En fait elle se faisait suivre depuis le début dans une clinique privée, espérant recevoir de meilleurs soins qu’à l’hôpital public. Elle a été à tous ses rendez-vous, le bébé se portait très bien. Elle s’est rendue à la clinique dès que le travail a commencé mais ça prenait vraiment beaucoup de temps et elle souffrait énormément. Mais on l’a laissée seule la plupart du temps. Quand l’infirmier passait, il lui disait en gros qu’elle était “douillette”… Le médecin n’était pas sur place et quand l’infirmier s’est enfin décidé à lui téléphoner, il n’était pas joignable car son GSM était éteint. Tout ça pour dire que le bébé faisait 4 kg et qu’il aurait fallu l’aider à sortir mais au lieu de ça, il est mort dans le ventre de sa maman. C’est vraiment impossible à comprendre et encore plus à accepter. C’est écoeurant, révoltant, inadmissible. Je sais depuis le début que le Sénégal a des taux de mortalité maternelle et néonatale particulièrement élevés, tout le pays le sait, mais malgré cela, des situations comme celle que je vous ai décrites arrivent encore tous les jours. En Belgique, on ferait un procès, ici les gens sont tellement fatalistes – c’est ainsi que certains se qualifient eux-mêmes- que rien ne sera fait. Pourtant qu’on ne vienne pas dire qu’”ils vivent la mort autrement” que nous. Ma collègue a perdu son premier enfant et ça, c’est une souffrance que rien ne pourra jamais effacer.

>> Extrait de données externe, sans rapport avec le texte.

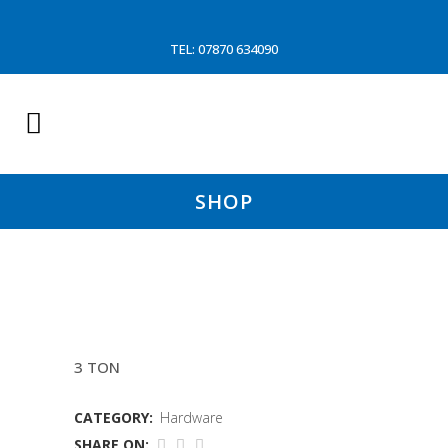
TEL: 07870 634090
SHOP
VIKING CLIP
3 TON
CATEGORY:
Hardware
SHARE ON: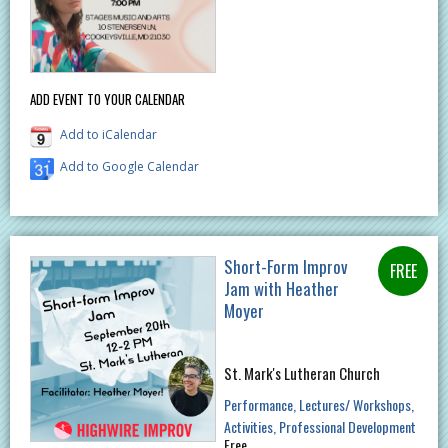
ADD EVENT TO YOUR CALENDAR
Add to iCalendar
Add to Google Calendar
Short-Form Improv
Jam with Heather
Moyer
St. Mark's Lutheran Church
Performance
Lectures/ Workshops
Activities
Professional Development
Free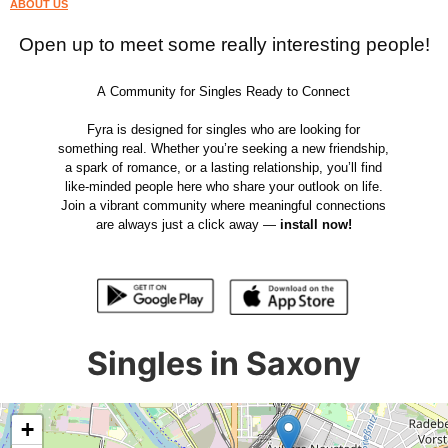
ABOUT US
Open up to meet some really interesting people!
A Community for Singles Ready to Connect
Fyra is designed for singles who are looking for
something real. Whether you’re seeking a new friendship,
a spark of romance, or a lasting relationship, you’ll find
like-minded people here who share your outlook on life.
Join a vibrant community where meaningful connections
are always just a click away —
install now!
Singles in Saxony
+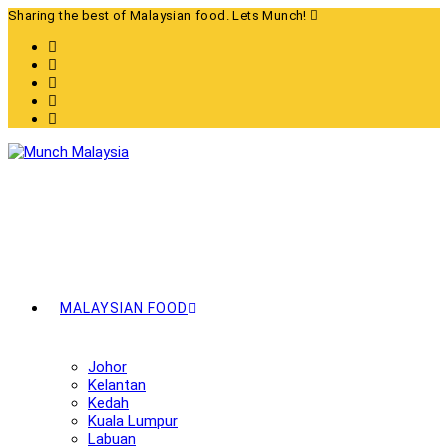
Skip
Sharing the best of Malaysian food. Lets Munch!
to
content
MALAYSIAN FOOD
Johor
Kelantan
Kedah
Kuala Lumpur
Labuan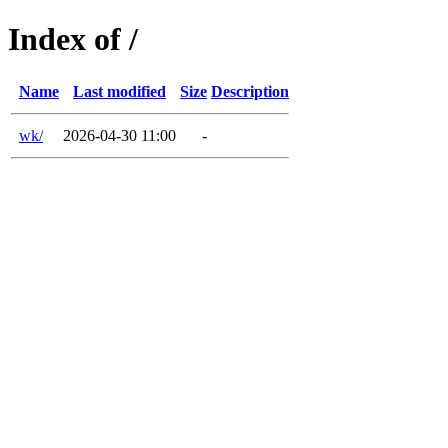
Index of /
Name
Last modified
Size
Description
wk/
2026-04-30 11:00
-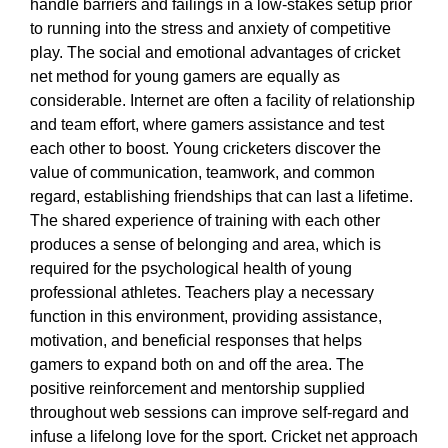
handle barriers and failings in a low-stakes setup prior
to running into the stress and anxiety of competitive
play. The social and emotional advantages of cricket
net method for young gamers are equally as
considerable. Internet are often a facility of relationship
and team effort, where gamers assistance and test
each other to boost. Young cricketers discover the
value of communication, teamwork, and common
regard, establishing friendships that can last a lifetime.
The shared experience of training with each other
produces a sense of belonging and area, which is
required for the psychological health of young
professional athletes. Teachers play a necessary
function in this environment, providing assistance,
motivation, and beneficial responses that helps
gamers to expand both on and off the area. The
positive reinforcement and mentorship supplied
throughout web sessions can improve self-regard and
infuse a lifelong love for the sport. Cricket net approach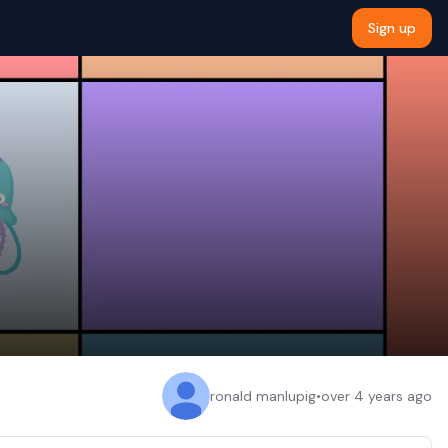
Sign up
ronald manlupig
•
over 4 years ago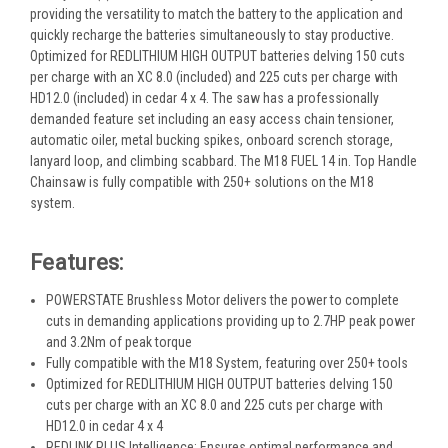
providing the versatility to match the battery to the application and
quickly recharge the batteries simultaneously to stay productive.
Optimized for REDLITHIUM HIGH OUTPUT batteries delving 150 cuts
per charge with an XC 8.0 (included) and 225 cuts per charge with
HD12.0 (included) in cedar 4 x 4. The saw has a professionally
demanded feature set including an easy access chain tensioner,
automatic oiler, metal bucking spikes, onboard scrench storage,
lanyard loop, and climbing scabbard. The M18 FUEL 14 in. Top Handle
Chainsaw is fully compatible with 250+ solutions on the M18
system.
Features:
POWERSTATE Brushless Motor delivers the power to complete
cuts in demanding applications providing up to 2.7HP peak power
and 3.2Nm of peak torque
Fully compatible with the M18 System, featuring over 250+ tools
Optimized for REDLITHIUM HIGH OUTPUT batteries delving 150
cuts per charge with an XC 8.0 and 225 cuts per charge with
HD12.0 in cedar 4 x 4
REDLINK PLUS Intelligence: Ensures optimal performance and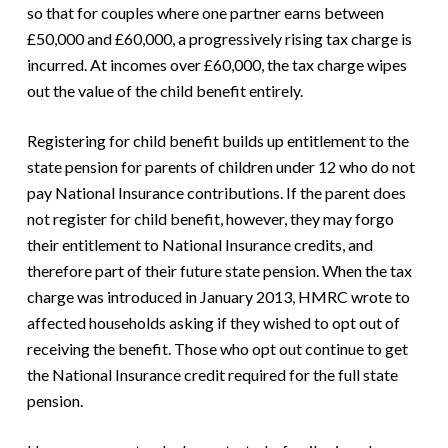
so that for couples where one partner earns between
£50,000 and £60,000, a progressively rising tax charge is
incurred. At incomes over £60,000, the tax charge wipes
out the value of the child benefit entirely.
Registering for child benefit builds up entitlement to the
state pension for parents of children under 12 who do not
pay National Insurance contributions. If the parent does
not register for child benefit, however, they may forgo
their entitlement to National Insurance credits, and
therefore part of their future state pension. When the tax
charge was introduced in January 2013, HMRC wrote to
affected households asking if they wished to opt out of
receiving the benefit. Those who opt out continue to get
the National Insurance credit required for the full state
pension.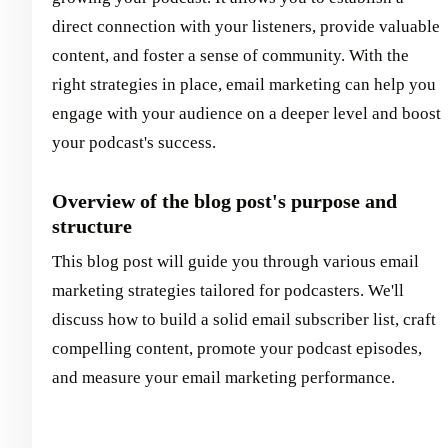
direct connection with your listeners, provide valuable
content, and foster a sense of community. With the
right strategies in place, email marketing can help you
engage with your audience on a deeper level and boost
your podcast's success.
Overview of the blog post's purpose and
structure
This blog post will guide you through various email
marketing strategies tailored for podcasters. We'll
discuss how to build a solid email subscriber list, craft
compelling content, promote your podcast episodes,
and measure your email marketing performance.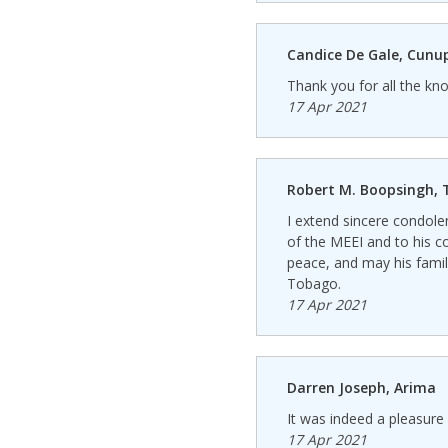
Candice De Gale, Cunu
Thank you for all the k
17 Apr 2021
Robert M. Boopsingh, T
I extend sincere condole
of the MEEI and to his c
peace, and may his family
Tobago.
17 Apr 2021
Darren Joseph, Arima
It was indeed a pleasure 
17 Apr 2021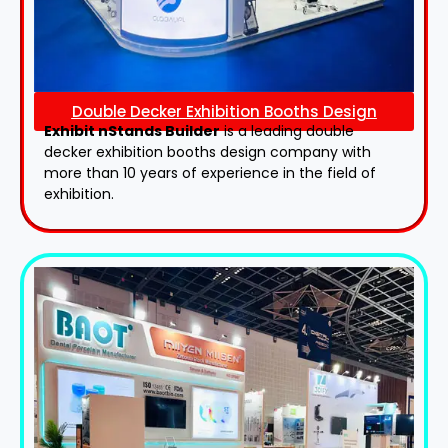
Double Decker Exhibition Booths Design
Exhibit nStands Builder
is a leading double
decker exhibition booths design​ company with
more than 10 years of experience in the field of
exhibition.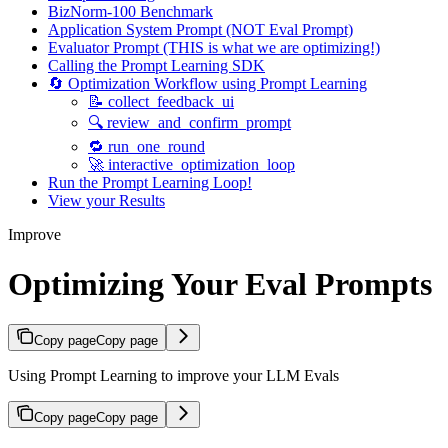
BizNorm-100 Benchmark
Application System Prompt (NOT Eval Prompt)
Evaluator Prompt (THIS is what we are optimizing!)
Calling the Prompt Learning SDK
🔄 Optimization Workflow using Prompt Learning
📝 collect_feedback_ui
🔍 review_and_confirm_prompt
🔁 run_one_round
🚀 interactive_optimization_loop
Run the Prompt Learning Loop!
View your Results
Improve
Optimizing Your Eval Prompts
Copy page
Copy page
Using Prompt Learning to improve your LLM Evals
Copy page
Copy page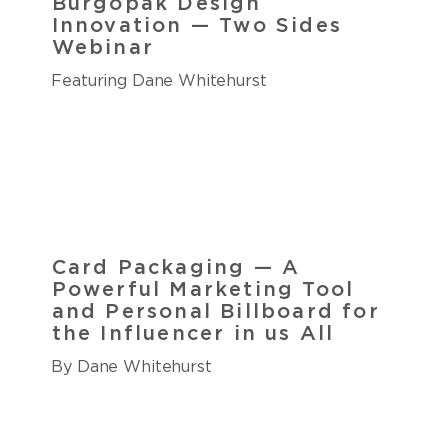
Burgopak Design
Innovation — Two Sides
Webinar
Featuring Dane Whitehurst
Card Packaging — A
Powerful Marketing Tool
and Personal Billboard for
the Influencer in us All
By Dane Whitehurst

Nous travaillons dans un contexte où la rareté des ressources humaines est un problème fondamental. Pourtant, notre marge de manoeuvre dans ce domaine est plus que limitée : c’est à l’Etat Sénégalais d’assurer la disponibilité du personnel soignant. Mais quand nous, en tant que projet, organisons des séminaires résidentiels ou des formations d’un jour, il serait important de se demander dans quelles mesures les avantages – élaboration de fiches de conduite à tenir devant les urgences, création d’un dossier d’hospitalisation – dépassent les inconvénients engendrés. En effet, les techniciens de la santé sont énormément sollicités par un nombre impressionnant de partenaires, les maintenant de fait absents de leur structure où ils sont pourtant les seuls à même d’offrir des soins de qualité. Que se passera-t-il si une autre secrétaire se rend dans un centre de santé pour bénéficier d’un accouchement assisté et que les deux seuls médecins affectés dans la structure participent à un atelier loin de là?